2019-03-10 18:58:00
Roksana Góra

Trzydzieści minut emocji, trzydzieści minut kontroli doświadczonych zabrzan. NMC Górnik pokonuje waleczną Energę MKS!

Starcia NMC Górnika Zabrze z Energą MKS Kalisz przyzwyczaiły kibiców do emocji. Te utrzymywały się jedynie podczas pierwszych trzydziestu minut, które zakończyły się wynikiem 14:12 na korzyść kaliszan. Druga połowa rozgrywała się już pod kontrolą zawodników z Zabrza, którzy dzięki doświadczeniu zdobyli kolejne punkty!

Spotkania zabrzan z kaliszanami już kilka razy przyniosły ze sobą ogromne emocje. Dwukrotnie to drużyna z Zabrza wychodziła z nich zwycięsko, jeden raz musiała jednak uznać wyższość rywali. Po jednym z meczów na tablicy wyników pojawił się remis. Dodatkowym smaczkiem był fakt, że trener Patrik Liljestrand, który od niedawna prowadzi graczy Energi, kilka sezonów temu był szkoleniowcem Górnika.  Nic dziwnego zatem, że kibice z niecierpliwością czekali na niedzielną rywalizację. 

REKLAMA

Od efektownej wkrętki spotkanie rozpoczął skrzydłowy MKS-u Michał Bałwas. O podobny krok dwukrotnie pokusił się Marek Szpera i przyjezdni wyszli na prowadzenie. Zabrzanie nie wystrzegali się niewymuszonych błędów czy złych podań. To stwarzało MKS-owi łatwe sytuacje na oddanie rzutu. Szczypiorniści z Kalisz przez długi czas utrzymywali przewagę. Górnik zbliżał się do przeciwników, jednak nie był w stanie ich przegonić. W 13. minucie fenomenalną podwójną interwencją popisał się Martin Galia, a jego koledzy doprowadzili do wyrównania rezultatu (6:6). 
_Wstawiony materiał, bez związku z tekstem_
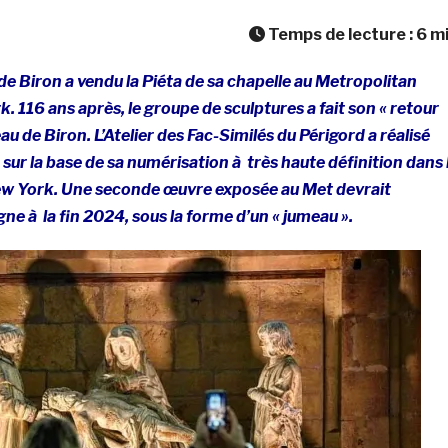
Temps de lecture :
6
m
de Biron a vendu la Piéta de sa chapelle au Metropolitan
116 ans après, le groupe de sculptures a fait son « retour
u de Biron. L’Atelier des Fac-Similés du Périgord a réalisé
 sur la base de sa numérisation à très haute définition dans 
ew York. Une seconde œuvre exposée au Met devrait
gne à la fin 2024, sous la forme d’un « jumeau ».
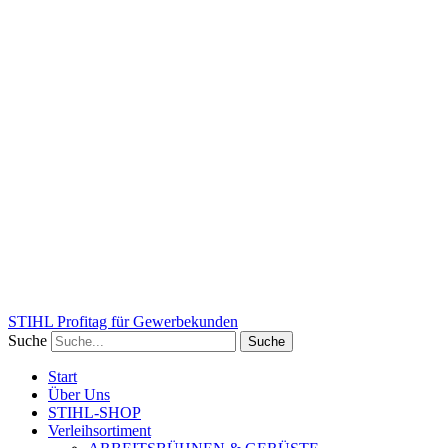
STIHL Profitag für Gewerbekunden
Suche
Suche
Start
Über Uns
STIHL-SHOP
Verleihsortiment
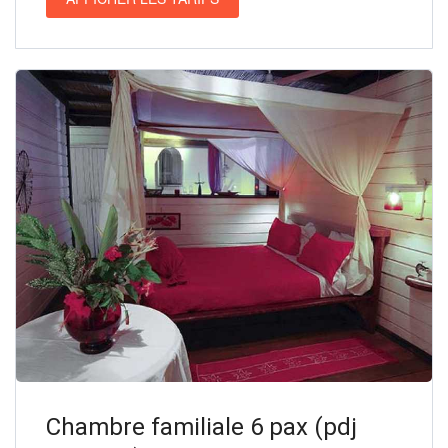
Chambre familiale 6 pax (pdj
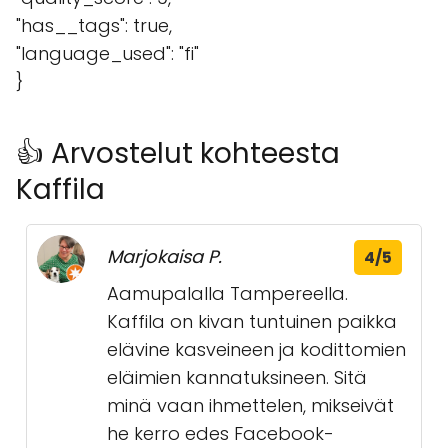
"has__tags": true,
"language_used": "fi"
}
👍 Arvostelut kohteesta
Kaffila
Marjokaisa P.
4/5
Aamupalalla Tampereella.
Kaffila on kivan tuntuinen paikka
elävine kasveineen ja kodittomien
eläimien kannatuksineen. Sitä
minä vaan ihmettelen, mikseivät
he kerro edes Facebook-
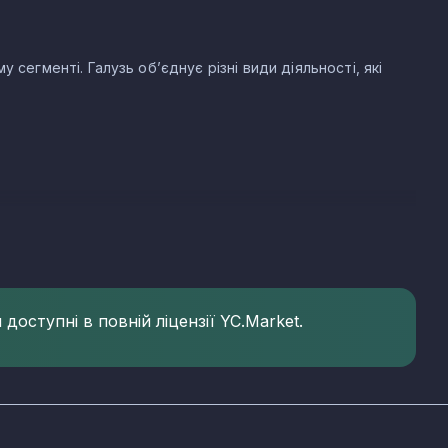
сегменті. Галузь об’єднує різні види діяльності, які
еєстрованих компаній. Основні КВЕД харчової
доступні в повній ліцензії YC.Market.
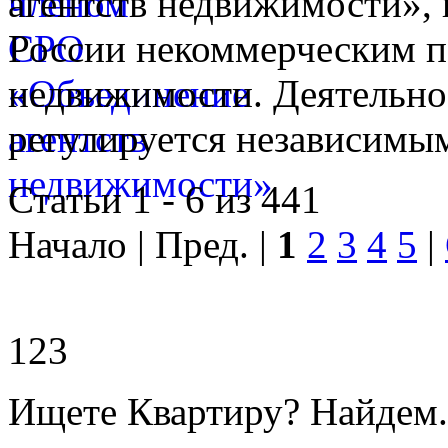
агентств недвижимости», 
России некоммерческим п
недвижимости. Деятельно
регулируется независимы
Статьи 1 - 6 из 441
Начало | Пред. |
1
2
3
4
5
|
123
Ищете Квартиру? Найдем.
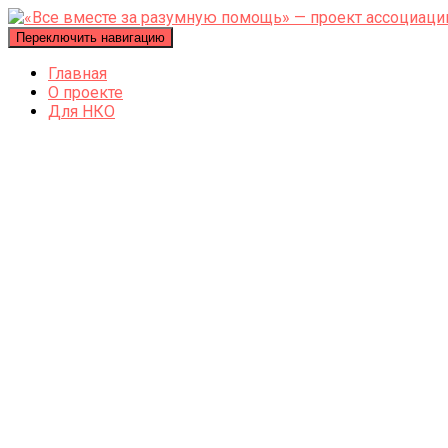
Переключить навигацию
Главная
О проекте
Для НКО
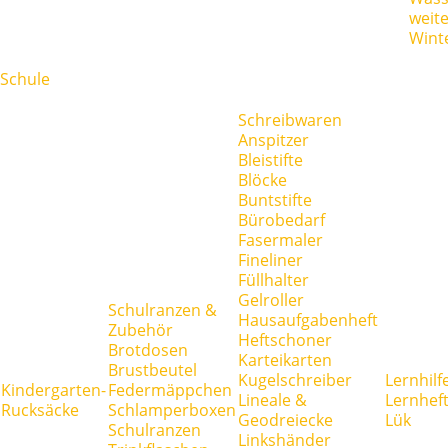
weit
Wint
Schule
Schreibwaren
Anspitzer
Bleistifte
Blöcke
Buntstifte
Bürobedarf
Fasermaler
Fineliner
Füllhalter
Gelroller
Schulranzen &
Hausaufgabenheft
Zubehör
Heftschoner
Brotdosen
Karteikarten
Brustbeutel
Kugelschreiber
Lernhilf
Kindergarten-
Federmäppchen
Lineale &
Lernhef
Rucksäcke
Schlamperboxen
Geodreiecke
Lük
Schulranzen
Linkshänder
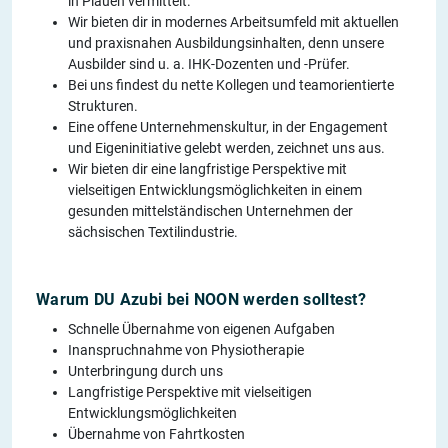
in Plauen vermittelt.
Wir bieten dir in modernes Arbeitsumfeld mit aktuellen
und praxisnahen Ausbildungsinhalten, denn unsere
Ausbilder sind u. a. IHK-Dozenten und -Prüfer.
Bei uns findest du nette Kollegen und teamorientierte
Strukturen.
Eine offene Unternehmenskultur, in der Engagement
und Eigeninitiative gelebt werden, zeichnet uns aus.
Wir bieten dir eine langfristige Perspektive mit
vielseitigen Entwicklungsmöglichkeiten in einem
gesunden mittelständischen Unternehmen der
sächsischen Textilindustrie.
Warum DU Azubi bei NOON werden solltest?
Schnelle Übernahme von eigenen Aufgaben
Inanspruchnahme von Physiotherapie
Unterbringung durch uns
Langfristige Perspektive mit vielseitigen
Entwicklungsmöglichkeiten
Übernahme von Fahrtkosten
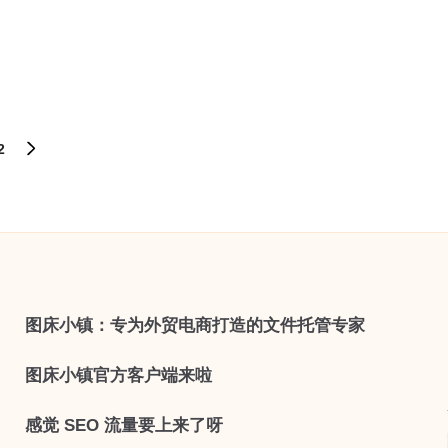
2
NEXT
PAGE
图床小镇：专为外贸电商打造的文件托管专家
图床小镇官方客户端来啦
感觉 SEO 流量要上来了呀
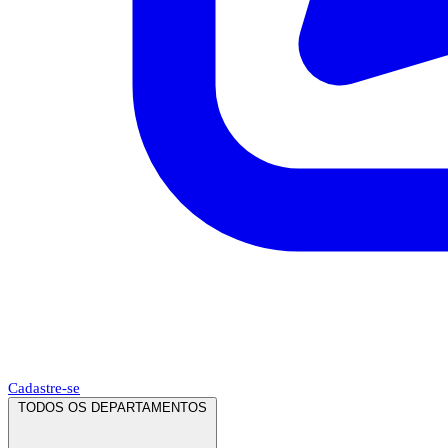
Cadastre-se
TODOS OS DEPARTAMENTOS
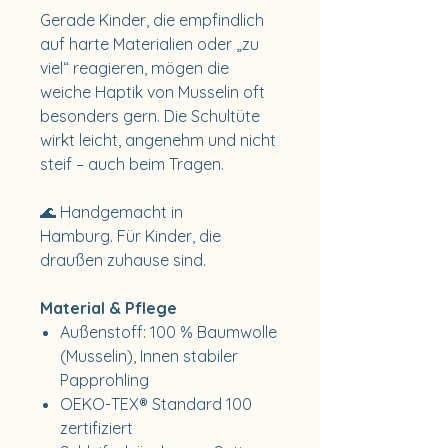
Gerade Kinder, die empfindlich
auf harte Materialien oder „zu
viel“ reagieren, mögen die
weiche Haptik von Musselin oft
besonders gern. Die Schultüte
wirkt leicht, angenehm und nicht
steif – auch beim Tragen.
🌊 Handgemacht in
Hamburg. Für Kinder, die
draußen zuhause sind.
Material & Pflege
Außenstoff: 100 % Baumwolle
(Musselin), Innen stabiler
Papprohling
OEKO-TEX® Standard 100
zertifiziert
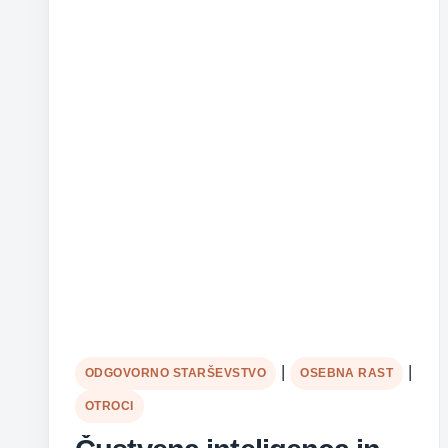
|
|
ODGOVORNO STARŠEVSTVO
OSEBNA RAST
OTROCI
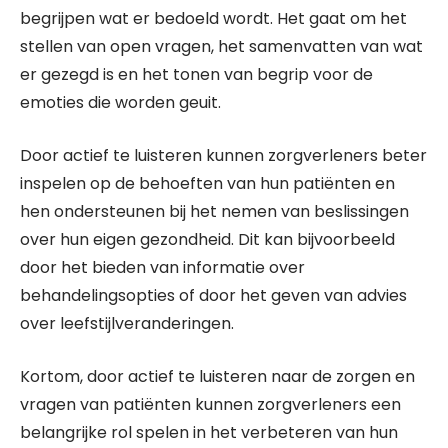
begrijpen wat er bedoeld wordt. Het gaat om het
stellen van open vragen, het samenvatten van wat
er gezegd is en het tonen van begrip voor de
emoties die worden geuit.
Door actief te luisteren kunnen zorgverleners beter
inspelen op de behoeften van hun patiënten en
hen ondersteunen bij het nemen van beslissingen
over hun eigen gezondheid. Dit kan bijvoorbeeld
door het bieden van informatie over
behandelingsopties of door het geven van advies
over leefstijlveranderingen.
Kortom, door actief te luisteren naar de zorgen en
vragen van patiënten kunnen zorgverleners een
belangrijke rol spelen in het verbeteren van hun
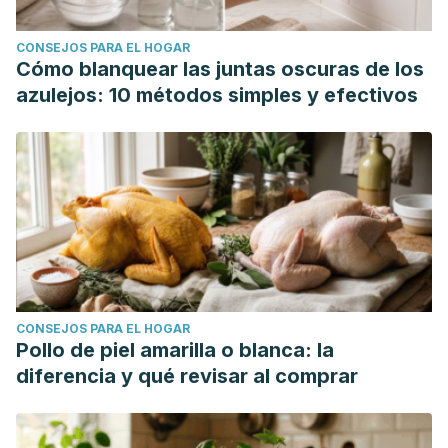
CONSEJOS PARA EL HOGAR
Cómo blanquear las juntas oscuras de los
azulejos: 10 métodos simples y efectivos
CONSEJOS PARA EL HOGAR
Pollo de piel amarilla o blanca: la
diferencia y qué revisar al comprar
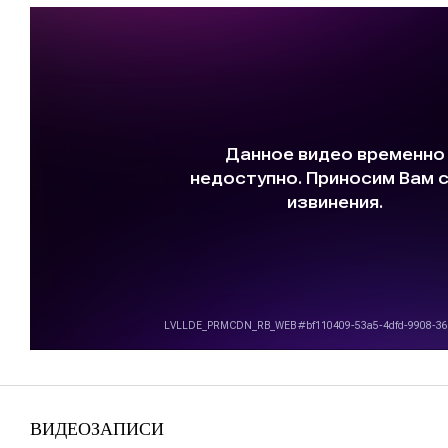
ВИДЕОЗАПИСИ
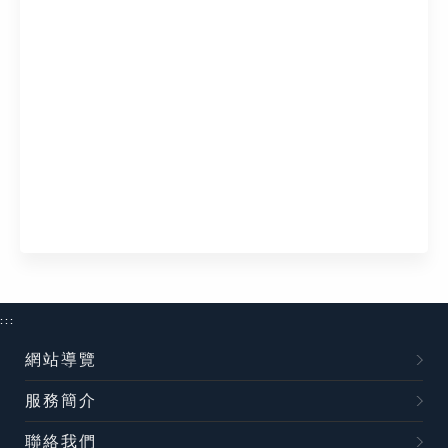
:::
網站導覽
服務簡介
聯絡我們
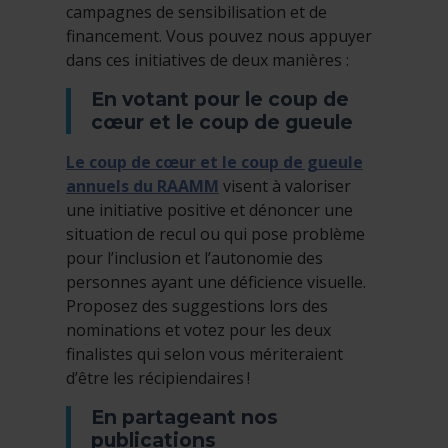
campagnes de sensibilisation et de
financement. Vous pouvez nous appuyer
dans ces initiatives de deux manières :
En votant pour le coup de
cœur et le coup de gueule
Le coup de cœur et le coup de gueule
annuels du RAAMM
visent à valoriser
une initiative positive et dénoncer une
situation de recul ou qui pose problème
pour l’inclusion et l’autonomie des
personnes ayant une déficience visuelle.
Proposez des suggestions lors des
nominations et votez pour les deux
finalistes qui selon vous mériteraient
d’être les récipiendaires !
En partageant nos
publications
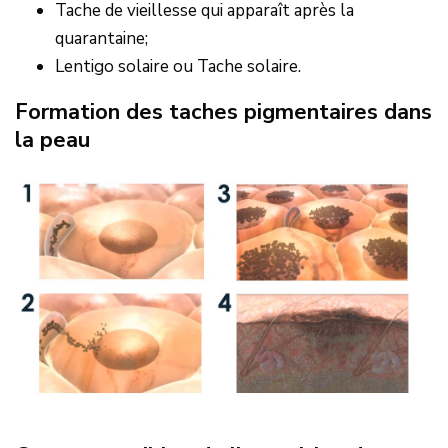
Tache de vieillesse qui apparaît après la
quarantaine;
Lentigo solaire ou Tache solaire.
Formation des taches pigmentaires dans
la peau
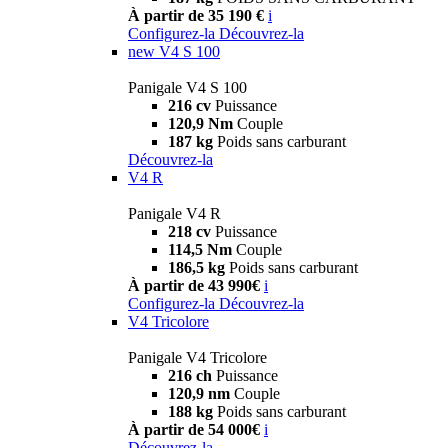
À partir de 35 190 €
i
Configurez-la
Découvrez-la
new
V4 S 100
Panigale V4 S 100
216 cv
Puissance
120,9 Nm
Couple
187 kg
Poids sans carburant
Découvrez-la
V4 R
Panigale V4 R
218 cv
Puissance
114,5 Nm
Couple
186,5 kg
Poids sans carburant
À partir de 43 990€
i
Configurez-la
Découvrez-la
V4 Tricolore
Panigale V4 Tricolore
216 ch
Puissance
120,9 nm
Couple
188 kg
Poids sans carburant
À partir de 54 000€
i
Découvrez-la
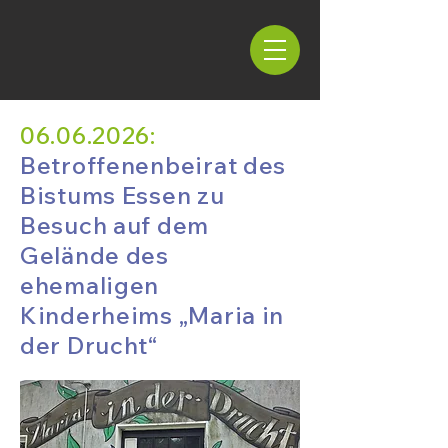
06.06.2026
:
Betroffenenbeirat des
Bistums Essen zu
Besuch auf dem
Gelände des
ehemaligen
Kinderheims „Maria in
der Drucht“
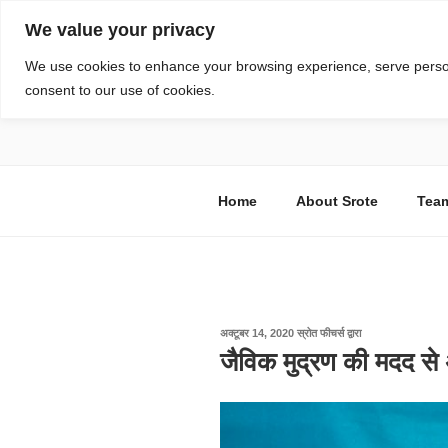
सामग्री
We value your privacy
पर
जाएं
स्रोत
We use cookies to enhance your browsing experience, serve personal
consent to our use of cookies.
विज्ञान एवं टेक्नॉलॉजी फीचर्स
Home
About Srote
Tea
पर
अक्टूबर 14, 2020
स्रोत फीचर्स
द्वारा
प्रकाशित
जैविक मुद्रण की मदद स
किया
गया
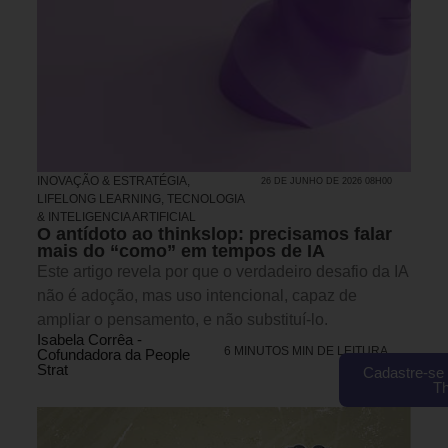
INOVAÇÃO & ESTRATÉGIA
,
26 DE JUNHO DE 2026 08H00
LIFELONG LEARNING
,
TECNOLOGIA
& INTELIGENCIA ARTIFICIAL
O antídoto ao thinkslop: precisamos falar
mais do “como” em tempos de IA
Este artigo revela por que o verdadeiro desafio da IA
não é adoção, mas uso intencional, capaz de
ampliar o pensamento, e não substituí-lo.
Isabela Corrêa -
6 MINUTOS MIN DE LEITURA
Cofundadora da People
Strat
Cadastre-se 
T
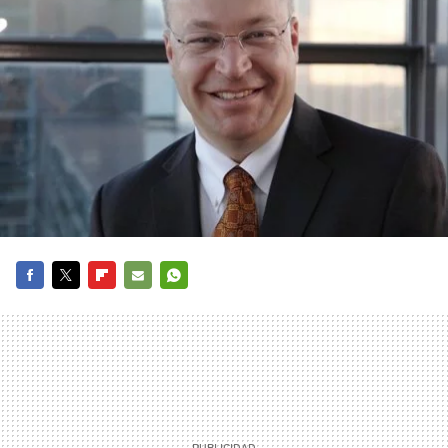
FACEBOOK
TWITTER
FLIPBOARD
E-
WHATSAPP
MAIL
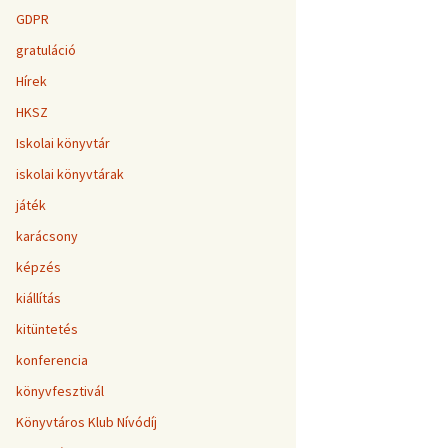
GDPR
gratuláció
Hírek
HKSZ
Iskolai könyvtár
iskolai könyvtárak
játék
karácsony
képzés
kiállítás
kitüntetés
konferencia
könyvfesztivál
Könyvtáros Klub Nívódíj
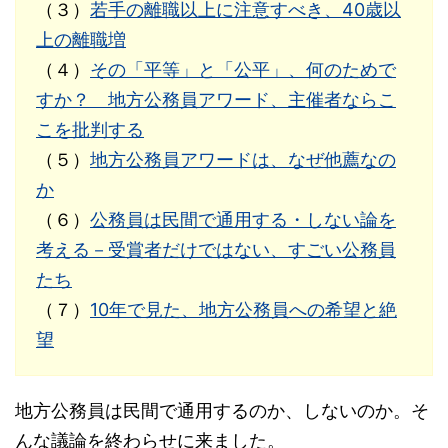
（３）
若手の離職以上に注意すべき、40歳以
上の離職増
（４）
その「平等」と「公平」、何のためで
すか？ 地方公務員アワード、主催者ならこ
こを批判する
（５）
地方公務員アワードは、なぜ他薦なの
か
（６）
公務員は民間で通用する・しない論を
考える－受賞者だけではない、すごい公務員
たち
（７）
10年で見た、地方公務員への希望と絶
望
地方公務員は民間で通用するのか、しないのか。そ
んな議論を終わらせに来ました。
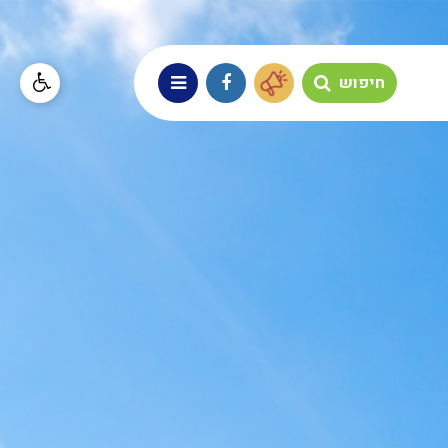
חיפוש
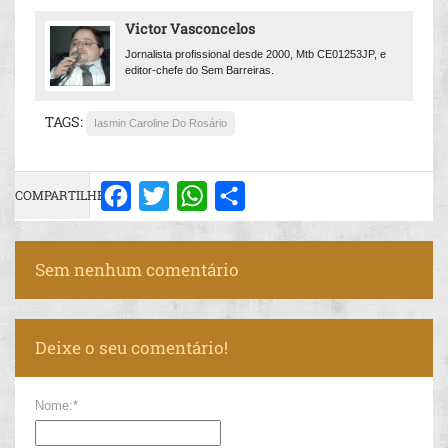
Victor Vasconcelos
Jornalista profissional desde 2000, Mtb CE01253JP, e
editor-chefe do Sem Barreiras.
TAGS:
Iasmin Caroline Do Rosário
COMPARTILHE:
Facebook
Twitter
WhatsApp
Share
Sem nenhum comentário
Deixe o seu comentário!
Nome:*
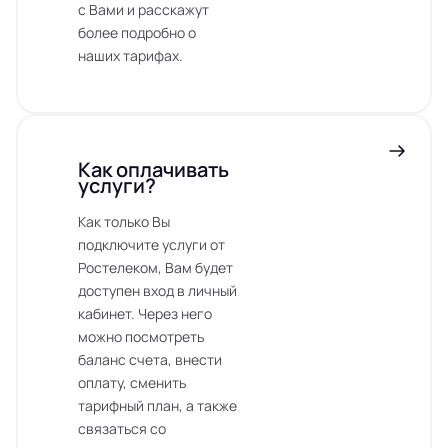
с Вами и расскажут
более подробно о
наших тарифах.
Как оплачивать
услуги?
Как только Вы
подключите услуги от
Ростелеком, Вам будет
доступен вход в личный
кабинет. Через него
можно посмотреть
баланс счета, внести
оплату, сменить
тарифный план, а также
связаться со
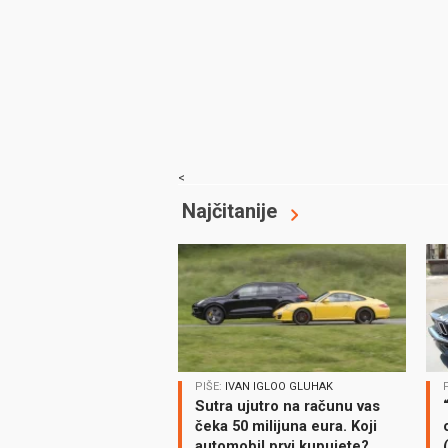
<
Najčitanije
PIŠE:
IVAN IGLOO GLUHAK
Sutra ujutro na računu vas
čeka 50 milijuna eura. Koji
automobil prvi kupujete?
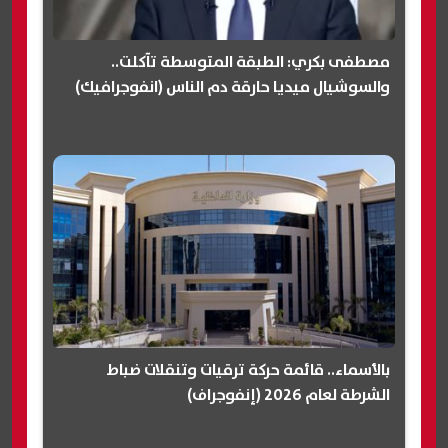
مصطفى بكري: الطبقة المتوسطة تآكلت..
والسوشيال ميديا حارقة دم الناس (انفوجرافيك)
بالأسماء.. قائمة حركة ترقيات وتنقلات ضباط
الشرطة لعام 2026 (إنفوجراف)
W kaliskiej ekipie prym wiódł Marek Szpera. To między innemu dzięki niemu Energa MKS utrzymywała się w grze. Przyczyniła się do tego również niezbyt szczelna obrona zabrzan, która nie stanowiła większej przeszkody dla rywali. Podopieczni Liljestranda potrafili prędko zdobywać bramki nawet z indywidualnych akcji. Ich największym sportowym wrogiem okazał się być Galia. Czech ratował swoich kolegów po tym, gdy ci popełniali niezrozumiałe błędy w ofensywie. Nawet doświadczony bramkarz nie zdołał jednak uchronić Górnika przed trzybramkową stratą w 26. minucie (10:13). Wtedy Rastislav Trtik poprosił swoich zawodników o krótką rozmowę. Ta nie przyniosła jednak zamierzonych skutków. "Górnicy" znów stracili piłkę w ofensywie. Podobnie zachowali się jednak kaliszanie, nie wykorzystując dwóch nadarzających się okazji. To nie przeszkodziło im w utrzymaniu przewagi. Zespoły schodziły na przerwę przy wyniku 14:12 na korzyść gości. 

Powrót na parkiet wiązał się z wykluczeniem Artura Bożka i przyznaniem zabrzanom rzutu karnego. Na linię siódmego metra udał się Iso Sluijters. Skutecznych rozgrywający nie zdołał tym razem pokonać Łukasza Zakrety. Chwilę później ten sam golkiper znacznie przyczynił się do doprowadzenia do remisu. Jeden z zawodników Górnika poczynił próbę rzutu przez całą długość boiska. Zakreta w ostatniej sekundzie pochwycił piłkę, jednak ta wyślizgnęła mu się z dłoni i wpadła do jego własnej bramki. W 33. minucie gospodarze po raz pierwszy mogli pochwalić się prowadzeniem (15:14). Ogromną rolę miał w tym Martin Galia, który pokazywał swoją dobrą dyspozycję. Jego towarzysze szybko nabrali wiatru w żagle i powiększali zdobycz bramkową. Z coraz lepszej strony prezentował się też Iso Sluijters, który zaczął raz za razem pokonywać kaliskiego strażnika bramki.

Drużyna przyjezdnych ani myślała oddać zwycięstwo bez walki. W 48. minucie Maciej Pilitowski zbliżył swoich kolegów do triumfu, zdobywając trafienie kontaktowe (21:22). Kilkanaście sekund później otrzymał karę i znacznie osłabił Energę MKS. Podopieczni Trtika nie zmarnowali swojej szansy. Kontrolowali ostatnie minuty rywalizacji i dzięki temu zdobyli kolejne cenne punkty!

Najskuteczniejszymi zawodnikami niedzielnego meczu byli Marek Szpera (Energa MKS Kalisz) oraz Iso Sluijters (NMC Górnik Zabrze).